#### [Exercise aim]
Identify all lines below that hold "individuelle" and collect them.
┄┄┄┄┄┄┄┄┄┄┄┄┄┄┄┄┄┄┄┄
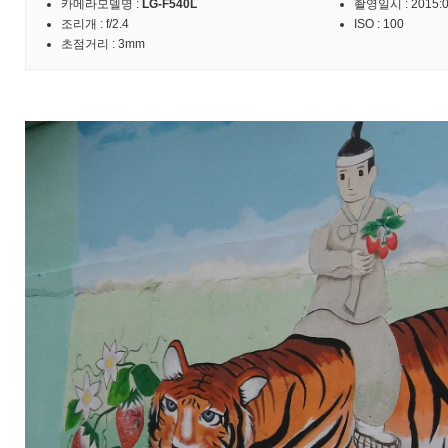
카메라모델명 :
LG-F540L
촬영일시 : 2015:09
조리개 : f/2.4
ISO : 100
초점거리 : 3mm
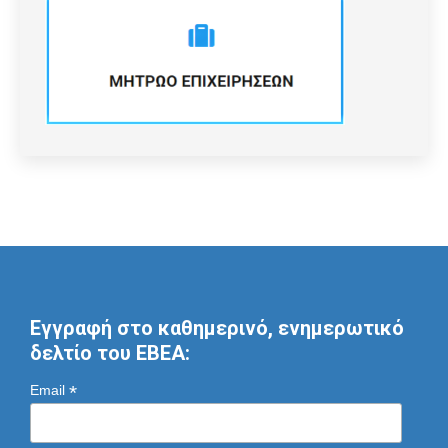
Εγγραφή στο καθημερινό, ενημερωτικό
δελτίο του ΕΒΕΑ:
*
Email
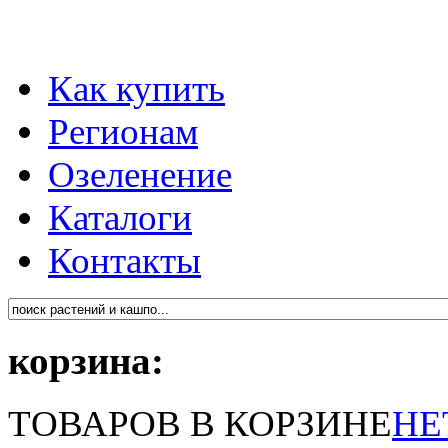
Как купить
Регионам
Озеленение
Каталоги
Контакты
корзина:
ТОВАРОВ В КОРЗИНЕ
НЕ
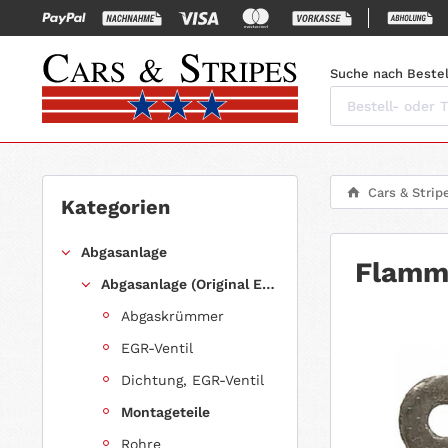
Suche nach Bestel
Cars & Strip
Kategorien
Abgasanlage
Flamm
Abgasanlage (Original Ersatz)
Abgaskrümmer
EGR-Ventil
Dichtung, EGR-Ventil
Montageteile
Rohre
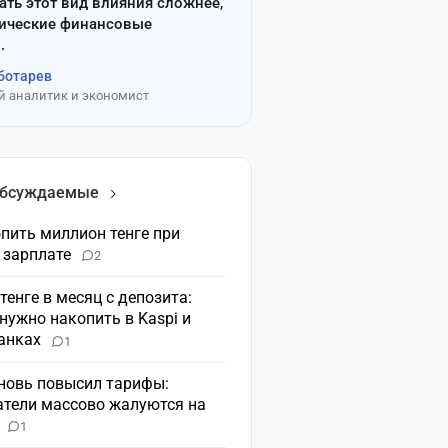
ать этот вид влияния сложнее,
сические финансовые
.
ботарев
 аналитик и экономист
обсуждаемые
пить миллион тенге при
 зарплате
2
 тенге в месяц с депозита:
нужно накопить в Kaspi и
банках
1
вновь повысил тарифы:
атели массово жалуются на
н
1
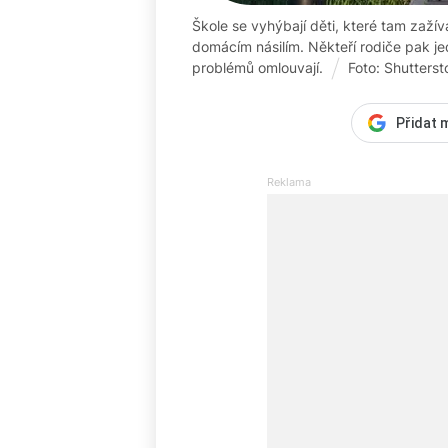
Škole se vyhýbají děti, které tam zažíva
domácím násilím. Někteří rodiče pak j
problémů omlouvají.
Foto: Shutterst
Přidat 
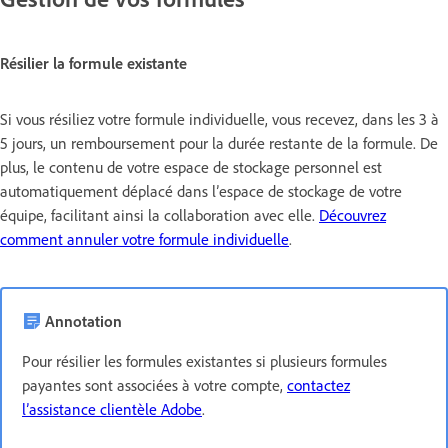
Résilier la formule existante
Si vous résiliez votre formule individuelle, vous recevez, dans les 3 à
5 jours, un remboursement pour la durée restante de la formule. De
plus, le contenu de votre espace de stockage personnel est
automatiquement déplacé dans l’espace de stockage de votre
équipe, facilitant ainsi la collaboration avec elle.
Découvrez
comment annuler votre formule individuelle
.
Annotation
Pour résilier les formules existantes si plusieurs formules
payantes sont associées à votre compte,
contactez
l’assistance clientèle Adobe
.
┄┄┄┄┄┄┄┄┄┄┄┄┄┄┄┄┄┄┄┄
#### [Written answer]
Si vous résiliez votre formule individuelle, vous recevez, dans les 3 à
comment annuler votre formule individuelle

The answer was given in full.